6 thoughts on “New Archaeological Tools”

  1. Another also not new development is lidar and they recently did lidar mapping in Washington that are proving to be helpful in unraveling the stories of the megafloods. The maps are visually stunning, very cool.

    1. At the end of the last period of glaciation, there were a bunch of floods, some of them megafloods. The scale is hard to comprehend, even when standing on a mountain overlooking where the floods came through.

      One of them, glacial lake missoula’s ice dam gave way and the flood went from Montana to the Columbia river and creating massive topographic changes along the way as the soil was removed down to the bassalt creating the channeled scablands. But there were other mega flood events as well as smaller ones.

      Harlan Bretz is credited with the discovery and it was very controversial at the time going against settled science.

      Any number of great videos on youtube, Nick Zenter has a ton, and the ice age flood institute has a bunch of information on their site. Pop up a map of Washington and you can easily trace the floods coming from the East but also from the north.

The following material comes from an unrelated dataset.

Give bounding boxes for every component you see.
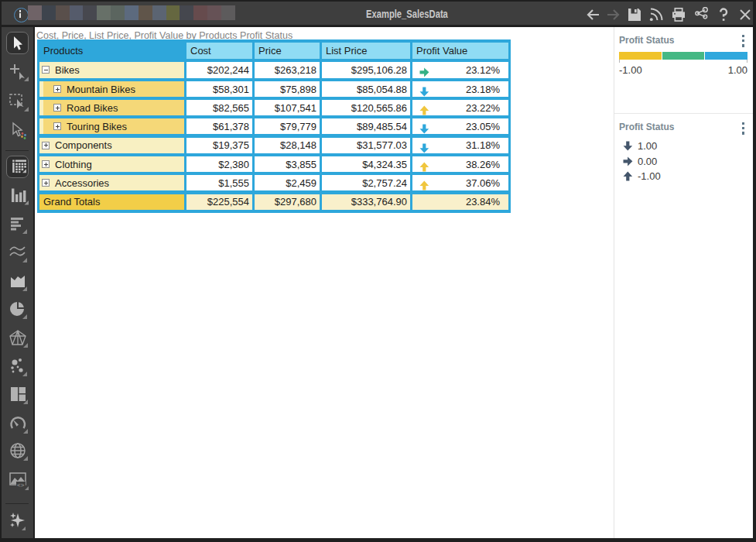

      The new lidar maps are helping find channels and flood events that there wasn’t as much evidence for.

  2. I’m pretty sure that archaeologists have been avidly examining aerial photographs since someone took a camera up on a balloon. In fact, documenting neolithic settlement not in caves is one of the primary uses. Settlements built of organic material like wood and animal skins don’t leave much trace unless they’re protected by something like a cave. Oddly, the post holes remain and often show up from the air.

    1. Charles Lindbergh flew the Spirit of St. Louis to Central and South America on a goodwill flight back in 1927 or 28. He reported seeing ancient ruins from the air that were not easily visible from the ground. Some of them had not yet been discovered by archaeologists.